TASK DIRECTIONS => Extract all lines from the data beneath that include the word "ADONIS".

(Transcribed page contents)
☆ ☆ ☆ ☆ ☆ ☆ ☆
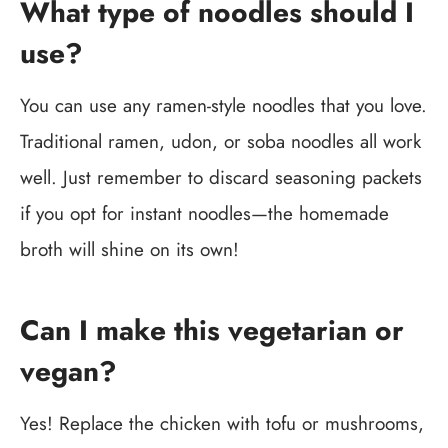
What type of noodles should I
use?
You can use any ramen-style noodles that you love.
Traditional ramen, udon, or soba noodles all work
well. Just remember to discard seasoning packets
if you opt for instant noodles—the homemade
broth will shine on its own!
Can I make this vegetarian or
vegan?
Yes! Replace the chicken with tofu or mushrooms,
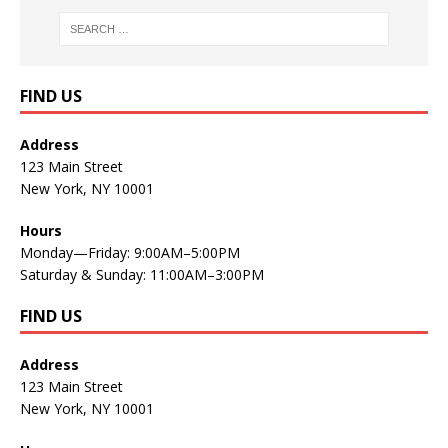
FIND US
Address
123 Main Street
New York, NY 10001
Hours
Monday—Friday: 9:00AM–5:00PM
Saturday & Sunday: 11:00AM–3:00PM
FIND US
Address
123 Main Street
New York, NY 10001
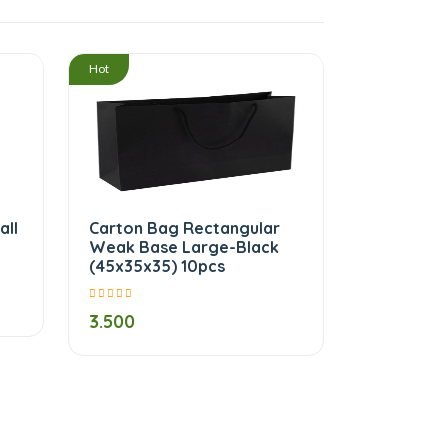
/
/
Hot
all
Carton Bag Rectangular
Weak Base Large-Black
(45x35x35) 10pcs
3.500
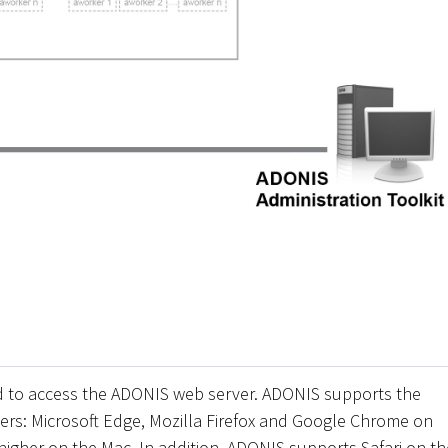
d to access the ADONIS web server. ADONIS supports the
rs: Microsoft Edge, Mozilla Firefox and Google Chrome on
higher on the Mac. In addition, ADONIS supports Safari on th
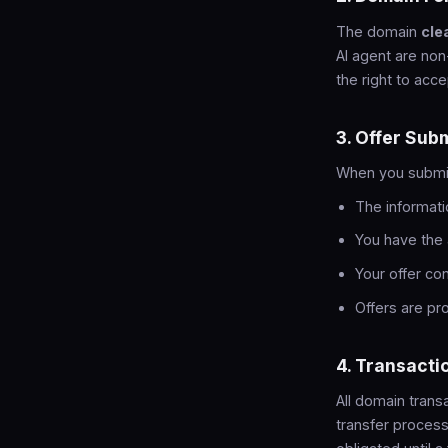
The domain
cle
AI agent are non
the right to acce
3. Offer Sub
When you submit 
The informati
You have the 
Your offer co
Offers are p
4. Transacti
All domain tran
transfer process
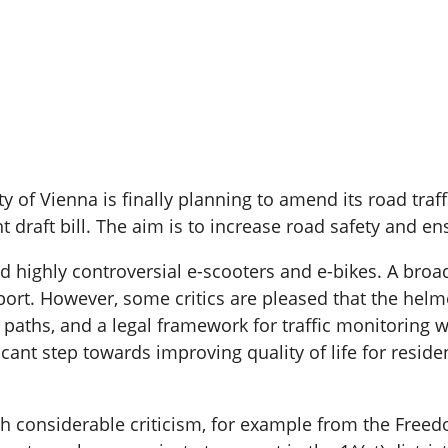
city of Vienna is finally planning to amend its road tr
 draft bill. The aim is to increase road safety and ens
highly controversial e-scooters and e-bikes. A broa
rt. However, some critics are pleased that the helmet
aths, and a legal framework for traffic monitoring wil
icant step towards improving quality of life for resi
onsiderable criticism, for example from the Freedom 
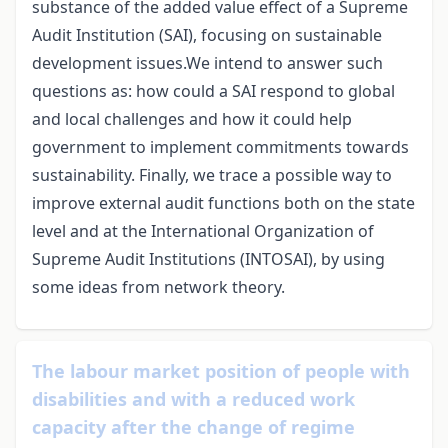
substance of the added value effect of a Supreme
Audit Institution (SAI), focusing on sustainable
development issues.We intend to answer such
questions as: how could a SAI respond to global
and local challenges and how it could help
government to implement commitments towards
sustainability. Finally, we trace a possible way to
improve external audit functions both on the state
level and at the International Organization of
Supreme Audit Institutions (INTOSAI), by using
some ideas from network theory.
The labour market position of people with
disabilities and with a reduced work
capacity after the change of regime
☆ ☆ ☆ ☆ ☆ ☆ ☆
EXPECTED ANSWER =>
d to access the ADONIS web server. ADONIS supports the
higher on the Mac. In addition, ADONIS supports Safari on th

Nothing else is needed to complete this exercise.